Listing 2. Algorithm for lexicase selection. |
![Signals 03 00039 i002]() |
3. GRAPE
GRAPE implements GE in Python using DEAP, a framework that provides all tools to easily implement refined evolutionary algorithms. The idea behind DEAP is to enable the users to manipulate every part of the evolutionary mechanism. It is simply done by understanding the operation of the modules
base,
creator and
tools, which are the core of DEAP’s architecture [
4].
The central aspect of implementing a GE mechanism is to carry out the mapper from genotype into phenotype based on predefined grammars, which we coded in a new module named ge. Moreover, we included the main operators traditionally used in GE, likewise some evolutionary algorithms and wide-ranging reports regarding the attributes of GE.
Following the simple and intuitive structure of DEAP, GRAPE allows the user to easily carry out his own fitness function, change the evolutionary algorithm, and implement other selection and initialisation methods. The aim of GRAPE is that the users go further than merely changing the hyperparameters helping them to become active GE users.
The first step when preparing a code to run GRAPE is, as in any DEAP program, to define in the creator the fitness class. This is easily made with the class base.Fitness, which has as mandatory parameter for the weights of each objective considered in the evolution. For a single objective, we usually set it to +1.0 for maximisation problems and −1.0 for minimisation problems. Also, in the creator, we need to define the type of individual we will use to run the evolutionary process. In our case, we can use a class named Individual already implemented on GRAPE, which has essential attributes related to a GE individual, such as the genome (a list of integers), the phenotype (a string), the depth, the effective length of the genome, the number of wraps used to map the individual, etc.
The next step involves the module base, which we populate with the initialisation method, the fitness function, the selection method, the crossover operator and the mutation operator. The initialisation methods we provide are random_initialisation, sensible_initialisation and PI_Grow_initialisation. Regarding selection methods, we can address using ge.selTournament or ge.selLexicase. The first one needs the parameter tournsize, and the second one needs the attribute fitness_each_sample correctly filled for each individual when evaluating the fitness. Finally, there is a single option implemented for each of the remaining operators, notably ge.crossover_onepoint and ge.mutation_int_flip_per_codon.
The last module tools is used to define the hall-of-fame object and the statistics object. The latter is used on DEAP programs to define which attributes will be reported and recorded in the logbook, usually with its average, standard deviation, minimum and maximum values within the population.
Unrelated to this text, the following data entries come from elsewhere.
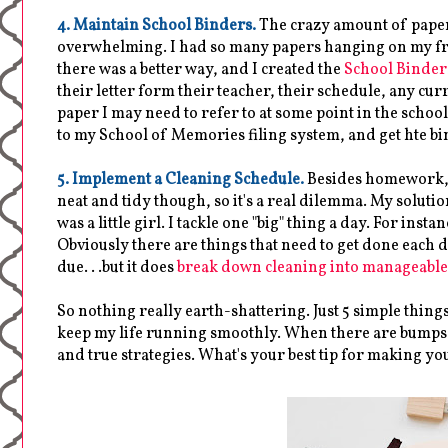
4. Maintain School Binders.
The crazy amount of paper
overwhelming. I had so many papers hanging on my frid
there was a better way, and I created the
School Binder
their letter form their teacher, their schedule, any curri
paper I may need to refer to at some point in the schoo
to my School of Memories filing system, and get hte bi
5. Implement a Cleaning Schedule.
Besides homework, I 
neat and tidy though, so it's a real dilemma. My solu
was a little girl. I tackle one "big" thing a day. For in
Obviously there are things that need to get done each day
due. . .but it does
break down cleaning into manageable
So nothing really earth-shattering. Just 5 simple thing
keep my life running smoothly. When there are bumps in
and true strategies. What's your best tip for making you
However, we already have on GRAPE a predefined set of attributes to report, which can be expanded using the statistics object.
The population is initialised once we call the function registered in the module base. If we are using random_initialisation, the hyperparameters are as follows:
population_size: number of individuals to be initialised;
bnf_grammar: object defined by the class named BNF_Grammar, which is used to read a grammar file in the Backus-Naur Form, and translate it into an understandable way to the mapper;
initial_genome_length: the length of the genomes to be initialised;
max_initial_depth: maximum depth of the individuals to be initialised. Since the initialisation is made at random, if, after the mapping process, an individual presents a higher value than the one defined in this parameter, the individual will be invalided;
max_wraps: maximum number of wraps allowed to map the individuals;
codon_size: maximum integer value allowed to a codon.
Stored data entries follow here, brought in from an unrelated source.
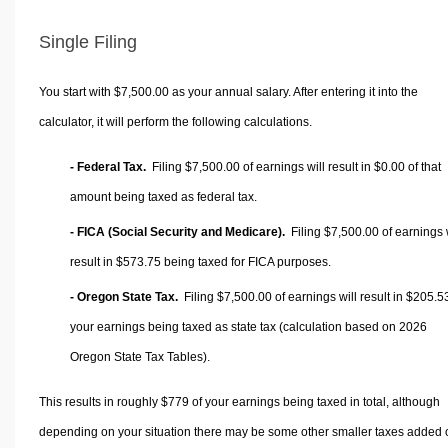
Single Filing
You start with $7,500.00 as your annual salary. After entering it into the
calculator, it will perform the following calculations.
- Federal Tax.
Filing $7,500.00 of earnings will result in
$0.00
of that
amount being taxed as federal tax.
- FICA (Social Security and Medicare).
Filing $7,500.00 of earnings w
result in
$573.75
being taxed for FICA purposes.
- Oregon State Tax.
Filing $7,500.00 of earnings will result in
$205.5
your earnings being taxed as state tax (calculation based on 2026
Oregon State Tax Tables).
This results in roughly
$779
of your earnings being taxed in total, although
depending on your situation there may be some other smaller taxes added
On the other hand, we do not need the parameter initial_genome_length if we are using sensible_initialisation or PI_Grow_initialisation, but we do need to define using the parameter min_initial_depth the minimum depth of the individuals to be initialised, since the method Grow used in both initialisation procedures creates individuals with depth between a minimum and a maximum predefined values.
Once the population is initialised, we can run the evolutionary algorithm already implemented as ge_eaSimpleWithElitism, which uses the following hyperparameters plus max_wraps, codon_size and bnf_grammar, which were previously presented.
population: object with the population already initialised;
toolbox: object of the module base, where the fitness function, the selection method, the crossover operator and the mutation operator were registered;
crossover_prob: probability of crossover;
mutation_prob: probability of mutation;
n_gen: number of generations;
elite_size: number of elite individuals;
halloffame: object to register the elite individuals;
max_depth: the number of individuals;
points_train: samples of the training set;
points_test: samples of the test set (optional parameter);
stats: object to register the statistics (optional parameter);
verbose: if True, the report will be printed on the screen each generation.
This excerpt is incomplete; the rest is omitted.